La conversación languideció gradualmente. Nonell, después de dar los últimos tientos a la botella, atronaba el coche con sus ronquidos lúgubres, que parecían lanzados también con bocina o trompa de tinieblas. Clavería fue cayendo en una taciturnidad melancólica; Ibero, arrimado a la ventanilla, contemplaba el paisaje, las verdes planicies bajas limitadas al Oeste por una faja de mar de un azul grisáceo: era el Canal de la Manga, o de la Manche, Mancha muy distinta de la que inmortalizó don Quijote... Así llegaron a Calais. Cada cual agarró su maleta, y a escape metiéronse los tres en el vapor, que desatracó sin tardanza, y con vigorosas paletadas que levantaron bullentes espumas, partió trotando hacia la acera de enfrente, Inglaterra. El vapor era de ruedas, con achos tambores que formaban en el centro de la embarcación una extensa y alta toldilla. A esta subieron los tres españoles, y arrimándose a la borda, vieron cómo se alejaba y desvanecía la costa francesa. Allí recobró Clavería la palabra para proseguir con Ibero la conversación interrumpida. «¿No te enteraste -le dijo- de que hace unos días estuvo Prim en Francia? Fue a tomar las aguas de Vichy, que le hacen mucha falta para su padecimiento del hígado. Napoleón, que no le perdona lo de Méjico, le había cerrado la puerta de Francia. Fue preciso entablar negociaciones, poner en juego influencias inglesas, para que se le permitiera una temporada corta en Vichy...».

-Algo de esto dijo no sé quién en el escritorio de Santa María -replicó Ibero-, y también que el General volvió pronto a Londres.

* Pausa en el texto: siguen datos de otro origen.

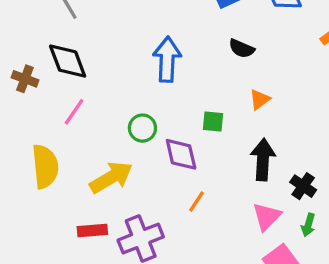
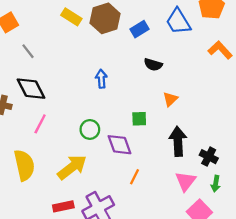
blue arrow: (167, 59) -> (101, 79), size x0.6

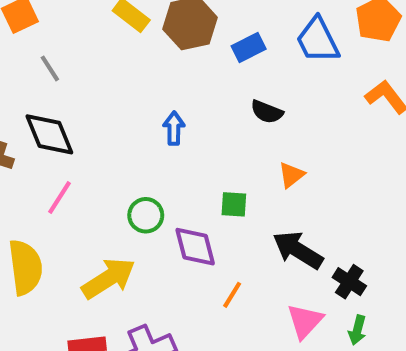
black arrow: (178, 141) -> (298, 250), turned -60
orange line: (134, 177) -> (232, 295), moved

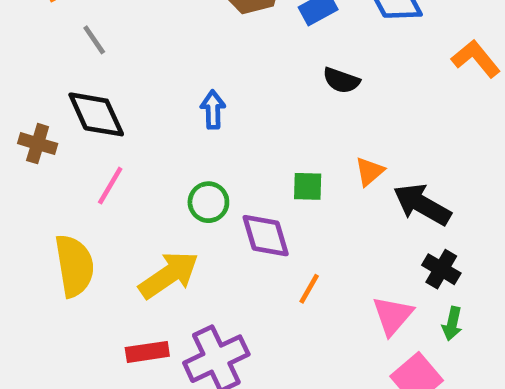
blue arrow: (174, 128) -> (213, 110), moved
orange triangle: (291, 175) -> (370, 171), moved
black arrow: (298, 250) -> (422, 205), moved

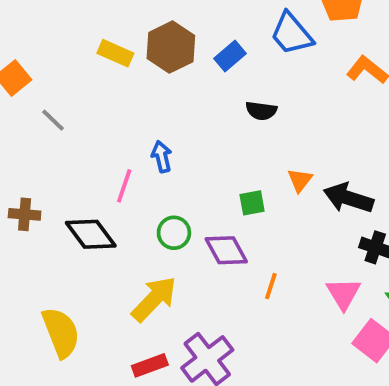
black diamond: (96, 114) -> (91, 234), moved
pink line: (110, 186) -> (124, 186), moved
yellow semicircle: (74, 266) -> (61, 332), moved

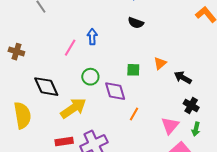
black semicircle: (261, 111) -> (136, 23), moved
black arrow: (348, 198) -> (183, 78), size x0.7
black diamond: (91, 234) -> (46, 87), moved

-Porque a los cuatro días de estar en Vichy llegaron desalados el cura Alcalá Zamora y Pérez de la Riva. Venían de Cádiz con la noticia de que los unionistas piensan hacer el movimiento por sí mismos, anticipándose a los planes de Prim... Naturalmente, no sabes nada de esto. Recibir Prim el aviso de la gran traición y salir escapado de Vichy, fue todo uno. Al paso por París visitó al Ministro del Interior, M. Pinard, y le dijo que se volvía precipitadamente a Londres por haber caído repentinamente enferma la Condesa... El General, acompañado por Juan Manuel Martínez, pasó este Canal hace pocos días... quizás en este mismo barco...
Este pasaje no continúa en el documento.